Struggling with Assembly Programming – Seeking Assistance

Title: Fixing a Misbehaving Assembly Code for Multiplication

Hello! Today, I’m excited to share an interesting challenge I encountered while working with an assembly language project. This task got me working on debugging and understanding some low-level operations—specifically, multiplication using bitwise operations in assembly. The journey was a thorough learning curve, and I’d like to guide you through what went wrong and how I resolved it. Let’s dive into the world of register manipulation and bitwise arithmetic!

The Problem

I was working on a piece of assembly code intended to perform multiplication without using a direct multiply instruction. This approach is quite common in low-level optimizations or systems where multiplication needs to be controlled at a very granular level, e.g., in microcontrollers without a dedicated multiply instruction.

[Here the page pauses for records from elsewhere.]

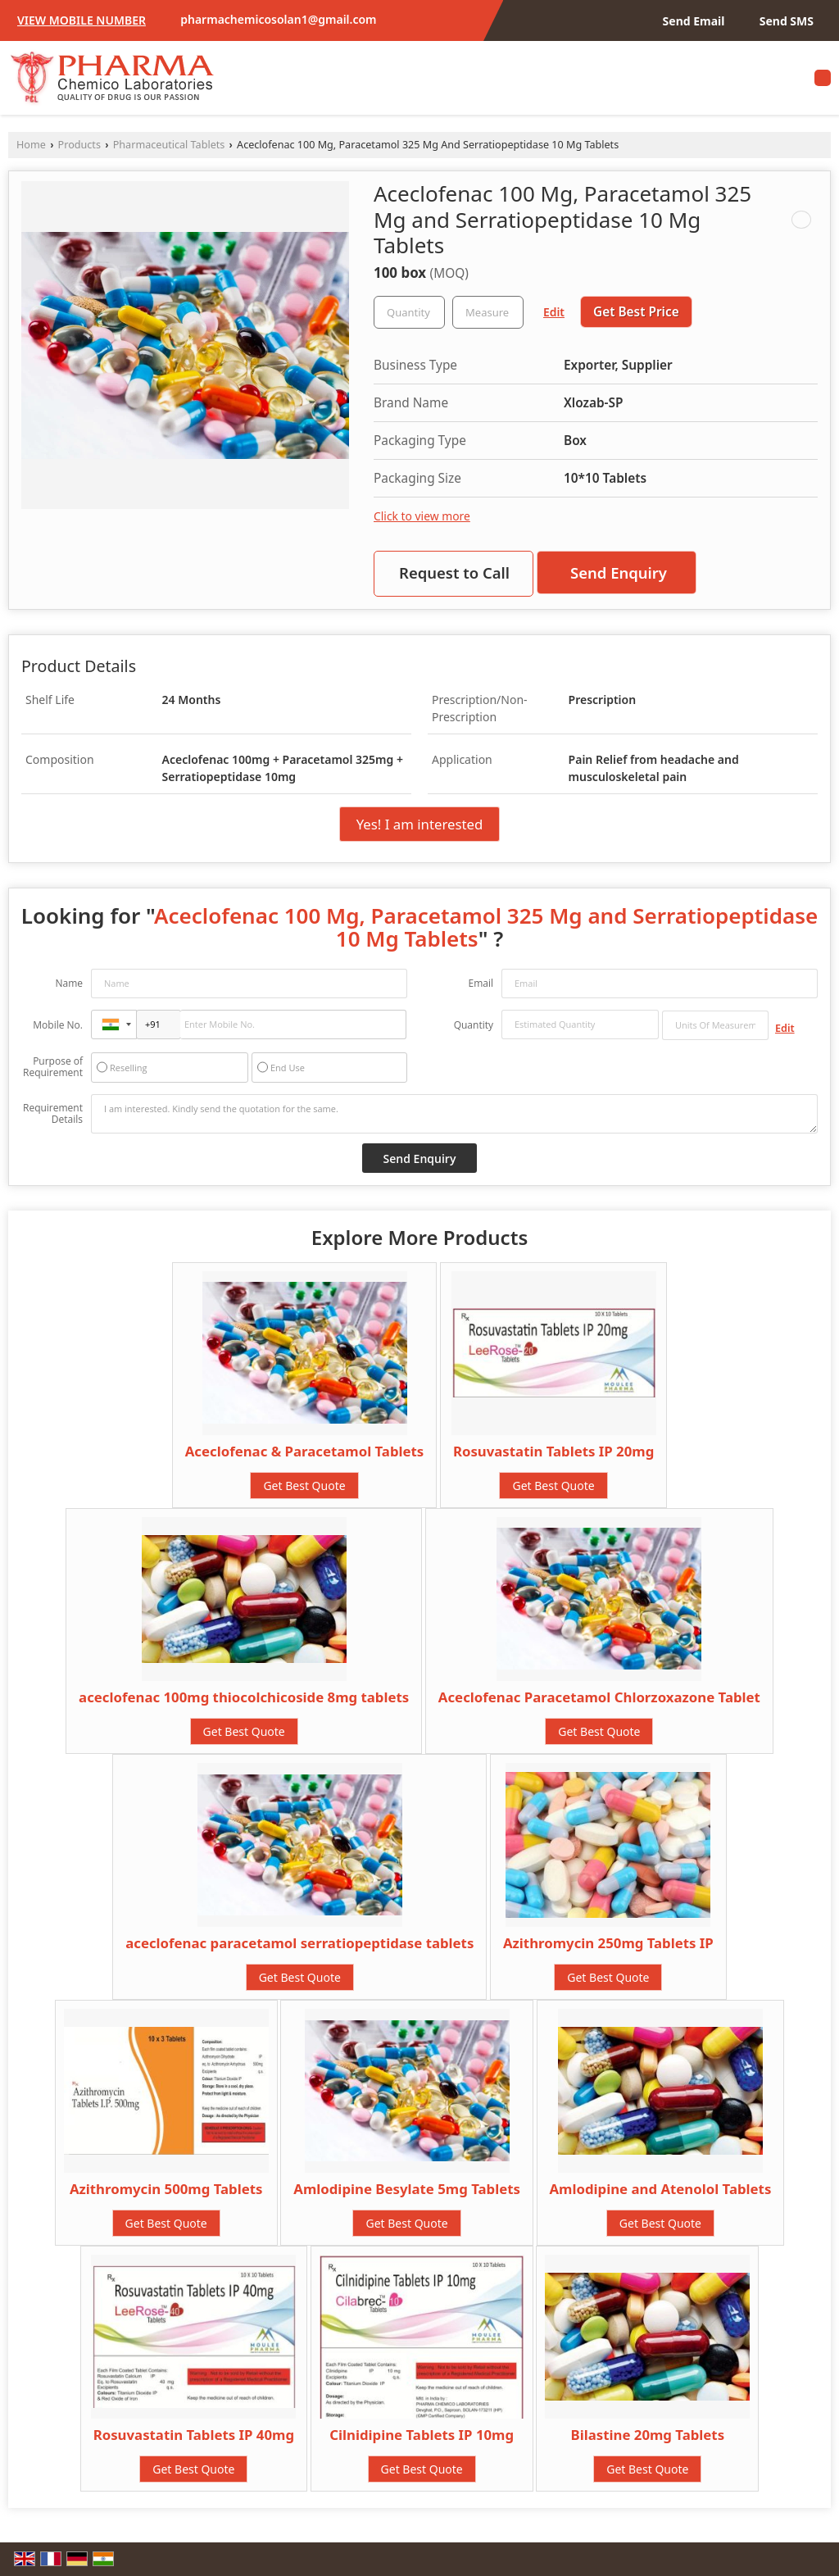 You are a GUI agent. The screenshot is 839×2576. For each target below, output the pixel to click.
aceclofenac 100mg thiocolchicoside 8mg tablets (244, 1697)
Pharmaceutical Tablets (169, 145)
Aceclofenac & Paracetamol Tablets (304, 1451)
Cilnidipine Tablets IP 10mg (421, 2434)
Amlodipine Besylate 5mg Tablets (406, 2188)
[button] (81, 20)
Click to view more (422, 516)
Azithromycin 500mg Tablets (166, 2188)
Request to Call (454, 572)
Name (69, 983)
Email (480, 983)
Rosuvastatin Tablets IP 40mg (193, 2434)
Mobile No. (58, 1025)
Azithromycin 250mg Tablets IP (608, 1942)
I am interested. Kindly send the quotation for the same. (454, 1114)
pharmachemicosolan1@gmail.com (278, 19)
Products (79, 145)
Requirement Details (53, 1113)
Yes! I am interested (419, 824)
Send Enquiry (618, 572)
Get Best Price (636, 311)
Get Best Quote (304, 1485)
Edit (554, 312)
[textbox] (488, 312)
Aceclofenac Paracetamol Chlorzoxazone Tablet (599, 1697)
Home (31, 145)
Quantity (473, 1025)
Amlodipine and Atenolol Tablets (661, 2188)
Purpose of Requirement (53, 1067)
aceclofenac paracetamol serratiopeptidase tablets (299, 1942)
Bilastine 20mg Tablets (648, 2434)
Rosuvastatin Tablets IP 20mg (553, 1451) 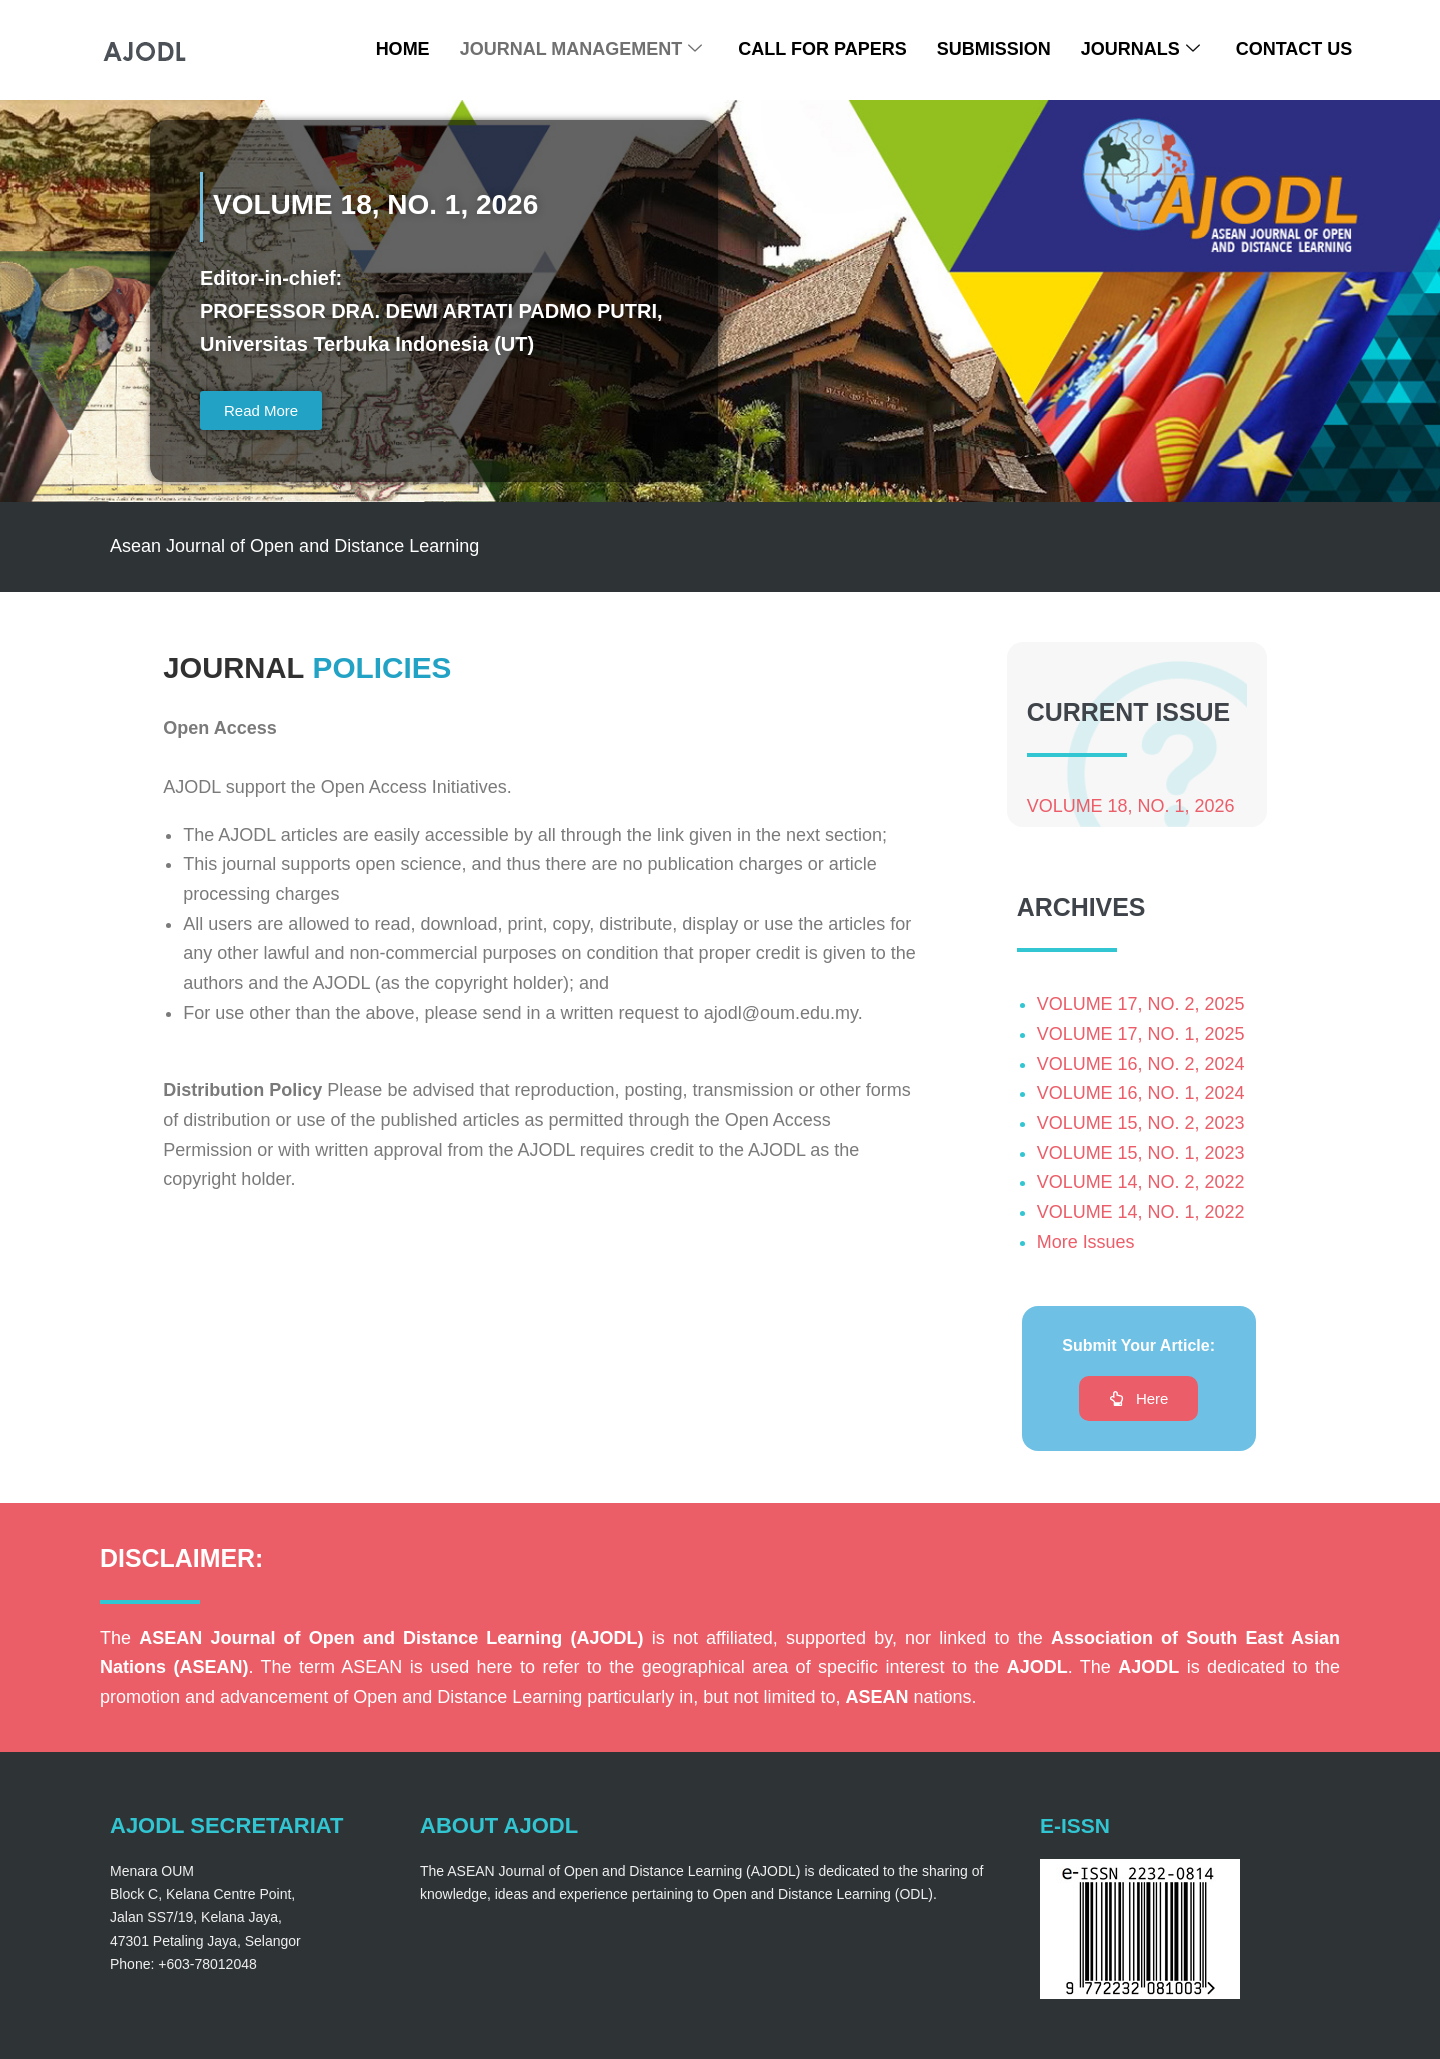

The goal was simple: multiply two numbers (0xAABB0011 by 0xBBAA00CC) using the addition and bit-shifting technique. However, the code wasn’t functioning as expected. The result in registers was incorrect, and it seemed like an eternal loop was happening.

Analyzing the Code

First, here’s a breakdown of the code’s intended operation:

• Registers Setup: The code initializes registers r0 and r1 for the multiplicand, r2 for the multiplier, and r3 and r4 for storing the product. r5 is used as a counter.

• Loop for Multiplication: The loop uses the least significant bit (LSB) of r2 to decide whether to add the multiplicand to the product. It then shifts r2 and the multiplicand (spread across r0 and r1) accordingly.

The Original Solution’s Issues

Upon examination, I noted a few issues with the setup:

1. Infinite Loop: There’s no termination condition for the loop based on r5. Since we’re multiplying 32-bit numbers, this loop should ideally run 32 times, which wasn’t explicitly checked.

1. Shift and Add Logic: There was incorrect handling of the ADDEQ and ADCS instructions that might have messed up the intended calculations at various points.

Correcting the Approach

Here is how I approached fixing it:

• Loop Control: I implemented a clear exit strategy for the loop. The loop must only execute 32 times (the length of our words being multiplied).

CMP r5, #32
BGE end_loop

• Logic Correction: I meticulously revised the shift-and-add logic to correctly handle both halves of the product and ensure no overflow goes unnoticed.

loop:
    MOV r6, r2
    AND r6, #1
    CMP r6, #1
    ADDEQ r3, r3, r0
    ADCS r4, r4, r1

    LSL r0, r0, #1
    ORR r0, r0, r1, LSR #31
    LSL r1, r1, #1

    LSR r2, r2, #1
    ADD r5, r5, #1
    CMP r5, #32
    BLT loop
end_loop:

Conclusion

After incorporating these changes, the code not only exited properly but also calculated the correct product for the input values. This exercise was a fantastic refresher on the intricacies of bitwise operations and low-level programming. It underscores the fact that assumptions in assembly programming can lead to subtle bugs, which require a return to basic principles and careful step-by-step analysis.

This resolution not only fixed the immediate issue but also deepened my appreciation for the robustness needed in systems programming. Sometimes, going back to the basics can illuminate the most enlightening solutions!